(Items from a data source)
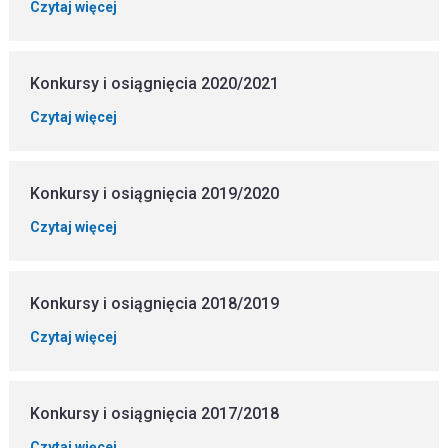
Czytaj więcej
Konkursy i osiągnięcia 2020/2021
Czytaj więcej
Konkursy i osiągnięcia 2019/2020
Czytaj więcej
Konkursy i osiągnięcia 2018/2019
Czytaj więcej
Konkursy i osiągnięcia 2017/2018
Czytaj więcej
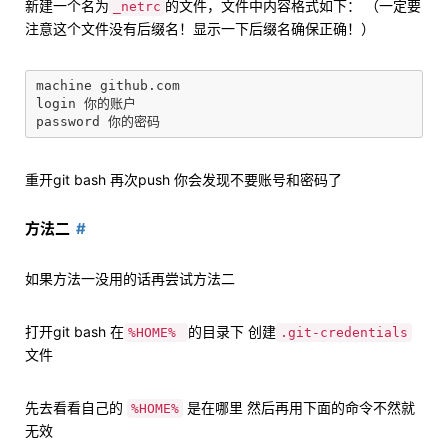
新建一个名为
的文件，文件中内容格式如下： （一定要
_netrc
注意这个文件没有后缀名！显示一下后缀名确保正确！）
machine github.com

login 你的账户

重开git bash 再次push 你会发现不要账号和密码了
方法二
如果方法一没用的话再尝试方法二
打开git bash 在
的目录下 创建
%HOME%
.git-credentials
文件
先去看看自己的
是在哪里 然后再用下面的命令不然就
%HOME%
无效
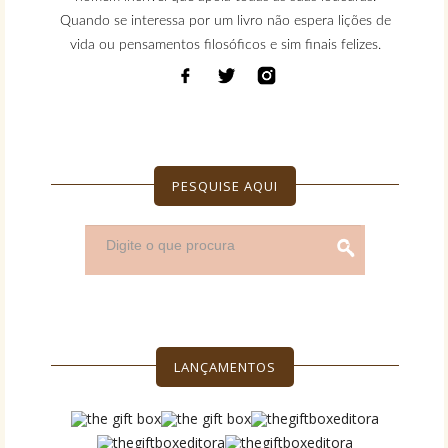
Quando se interessa por um livro não espera lições de
vida ou pensamentos filosóficos e sim finais felizes.
PESQUISE AQUI
LANÇAMENTOS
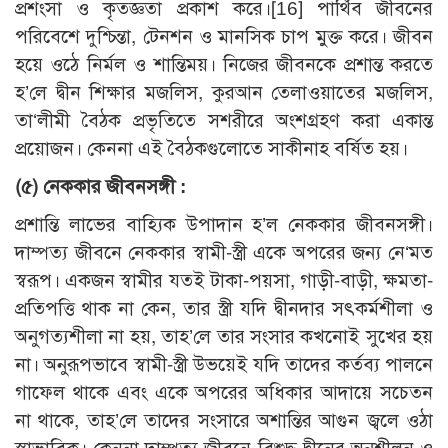
প্রশংসা ও কৃতজ্ঞতা প্রকাশ করে।
[16]
পার্থিব জীবনের
পরিবেশে দুশ্চিন্তা, টেনশন ও মানসিক চাপ মুক্ত করে। জীবন
হয়ে ওঠে নির্মল ও শান্তিময়। নিজের জীবনকে প্রশান্ত করতে
হ’লে দ্বীন শিক্ষার মজলিস, কুরআন তেলাওয়াতের মজলিস,
তা‘লীমী বৈঠক প্রভৃতিতে সশরীরে অংশগ্রহণ করা একান্ত
প্রয়োজন। কেননা এই বৈঠকগুলোতে সাকীনাহ বর্ষিত হয়।
(৫) নেককার জীবনসঙ্গী :
প্রশান্তি লাভের বাহ্যিক উপাদান হ’ল নেককার জীবনসঙ্গী।
দাম্পত্য জীবনে নেককার স্বামী-স্ত্রী একে অপরের জন্য নে‘মত
স্বরূপ। একজন স্বামীর যতই টাকা-পয়সা, গাড়ী-বাড়ী, ক্ষমতা-
প্রতিপত্তি থাক না কেন, তার স্ত্রী যদি দ্বীনদার সৎকর্মশীলা ও
অনুগত্যশীলা না হয়, তাহ’লে তার সংসার কখনোই সুখের হয়
না। অনুরূপভাবে স্বামী-স্ত্রী উভয়েই যদি তাদের কর্তব্য পালনে
গাফেল থাকে এবং একে অপরের অধিকার আদায়ে সচেতন
না থাকে, তাহ’লে তাদের সংসারে অশান্তির আগুন জ্বলে ওঠা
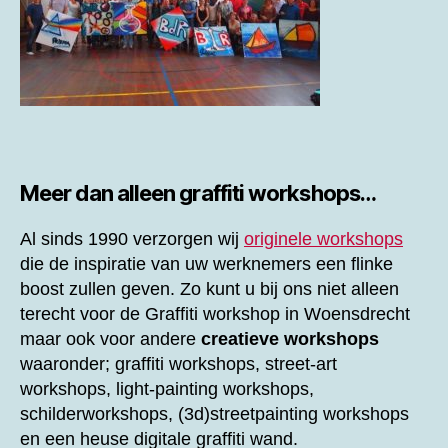
Meer dan alleen graffiti workshops…
Al sinds 1990 verzorgen wij
originele workshops
die de inspiratie van uw werknemers een flinke
boost zullen geven. Zo kunt u bij ons niet alleen
terecht voor de
Graffiti workshop in Woensdrecht
maar ook voor andere
creatieve workshops
waaronder; graffiti workshops, street-art
workshops, light-painting workshops,
schilderworkshops, (3d)streetpainting workshops
en een heuse digitale graffiti wand.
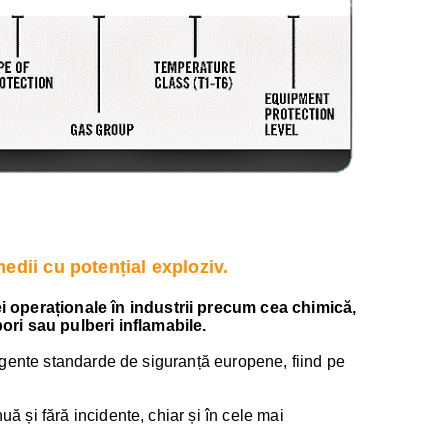
edii cu potențial exploziv.
i operaționale în industrii precum cea chimică,
ori sau pulberi inflamabile.
xigente standarde de siguranță europene, fiind pe
ă și fără incidente, chiar și în cele mai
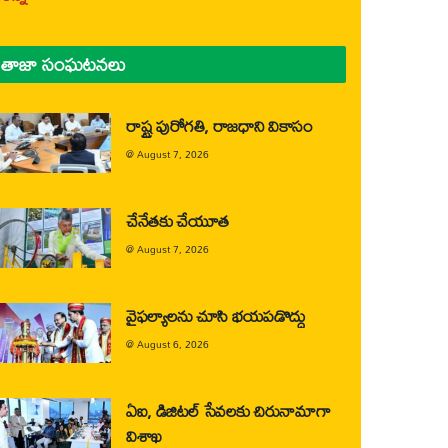
తాజా సంఘటనలు
రాష్ట్ర పురోగతి, రాజధాని వికాసం
@
August 7, 2026
చేనేతకు చేయూత
@
August 7, 2026
వైఫల్యాలను చూసి భయపడొద్దు
@
August 6, 2026
ఏఐ, డిజిటల్ సేవలకు చిరునామాగా
విశాఖ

— Aim of the exercise —
Lines wanted from the entries above: the one with "অনুগত্যশীলা না হয়, তাহ’লে", the one with "creatieve workshops", and all lines between. Please copy them exactly, without the pictures and without anything else.

— Answer for the task —
অনুগত্যশীলা না হয়, তাহ’লে তার সংসার কখনোই সুখের হয়
না। অনুরূপভাবে স্বামী-স্ত্রী উভয়েই যদি তাদের কর্তব্য পালনে
গাফেল থাকে এবং একে অপরের অধিকার আদায়ে সচেতন
না থাকে, তাহ’লে তাদের সংসারে অশান্তির আগুন জ্বলে ওঠা
Meer dan alleen graffiti workshops…
Al sinds 1990 verzorgen wij
originele workshops
die de inspiratie van uw werknemers een flinke
boost zullen geven. Zo kunt u bij ons niet alleen
terecht voor de
Graffiti workshop in Woensdrecht
maar ook voor andere
creatieve workshops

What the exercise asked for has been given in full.